# Optimize the query plan II

Suppose we want to join badges with users (using the table from the metastore). We also want to use a UDF (which does some computation on the badges.name field) and using a window we want for each user order the badges depending on the creation date. 

See the query bellow which does that in suboptimal way and try to rewrite it to achieve more optimal plan. More specifically try to eliminate the Exchange in the query plan.

In [None]:
import pyspark
from pyspark.sql import SparkSession
from pyspark.sql.functions import (
    col, udf, row_number
)

from pyspark.sql import Window
from pyspark.sql.types import IntegerType

import os

In [None]:
spark = (
    SparkSession
    .builder
    .appName('Optimize II')
    .enableHiveSupport()
    .getOrCreate()
)

In [None]:
base_path = os.getcwd()

project_path = ('/').join(base_path.split('/')[0:-2]) 

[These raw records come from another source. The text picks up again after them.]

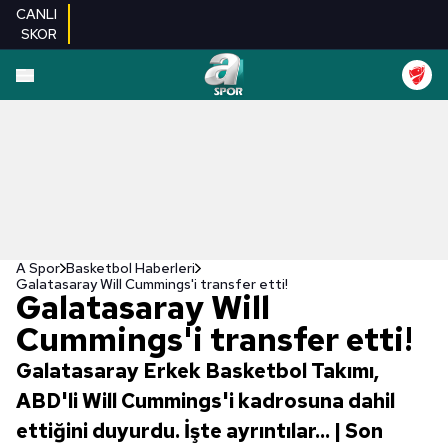
CANLI
SKOR
A Spor
Basketbol Haberleri
Galatasaray Will Cummings'i transfer etti!
Galatasaray Will
Cummings'i transfer etti!
Galatasaray Erkek Basketbol Takımı,
ABD'li Will Cummings'i kadrosuna dahil
ettiğini duyurdu. İşte ayrıntılar... | Son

badges_input_path = os.path.join(project_path, 'data/badges')

In [None]:
usersDF = spark.table('users')

badgesDF = (
    spark
    .read
    .option('path', badges_input_path)
    .load()    
)

#### UDF:

The UDF bellow is just simple function that gets the lenght of a string. This can be easily done using native pyspark dataframe function length. For the sake of this example however suppose that this function encapsulates some komplex logic which can not be done natively.

In [None]:
@udf(IntegerType())
def get_length_udf(str):
    return len(str)

In [None]:
badgesDF.show(truncate=False, n=10)

#### Window definition:

In [None]:
w = Window().partitionBy('user_id').orderBy('date')

# Task:

The query bellow is suboptimal. Try to rewrite the query to achive more optimal plan that leads to more efficient execution.

Hint:
* see the query plan
* eliminate the Exchange from the plan
* take advantage of the table users, which is bucketed on user_id

In [None]:
(
    usersDF
    .join(badgesDF, 'user_id')
    .withColumn('name_len', get_length_udf('name'))
    .withColumn('question_n', row_number().over(w))
).collect()

#### Rewrite the query:

Hint:
* move the UDF before the join

In [None]:
(
    usersDF
    .join(
        badgesDF.withColumn('name_len', get_length_udf('name')), 
        'user_id'
    )
    .withColumn('question_n', row_number().over(w))
).collect()

In [None]:
spark.stop()